**EXERCISE DESCRIPTION**
Please reproduce the data in full, exactly as it stands.

DATA PROVIDED START

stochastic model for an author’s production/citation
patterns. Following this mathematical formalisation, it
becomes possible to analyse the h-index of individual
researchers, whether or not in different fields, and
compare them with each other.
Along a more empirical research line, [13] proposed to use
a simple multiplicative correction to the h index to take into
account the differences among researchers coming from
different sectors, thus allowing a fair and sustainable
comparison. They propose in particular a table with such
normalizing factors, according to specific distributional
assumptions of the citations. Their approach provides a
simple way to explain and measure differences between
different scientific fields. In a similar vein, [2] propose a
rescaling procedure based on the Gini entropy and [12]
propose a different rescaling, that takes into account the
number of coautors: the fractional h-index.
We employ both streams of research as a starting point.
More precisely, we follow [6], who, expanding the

DATA PROVIDED END

**RESULT BELOW**
stochastic model for an author’s production/citation
patterns. Following this mathematical formalisation, it
becomes possible to analyse the h-index of individual
researchers, whether or not in different fields, and
compare them with each other.
Along a more empirical research line, [13] proposed to use
a simple multiplicative correction to the h index to take into
account the differences among researchers coming from
different sectors, thus allowing a fair and sustainable
comparison. They propose in particular a table with such
normalizing factors, according to specific distributional
assumptions of the citations. Their approach provides a
simple way to explain and measure differences between
different scientific fields. In a similar vein, [2] propose a
rescaling procedure based on the Gini entropy and [12]
propose a different rescaling, that takes into account the
number of coautors: the fractional h-index.
We employ both streams of research as a starting point.
More precisely, we follow [6], who, expanding the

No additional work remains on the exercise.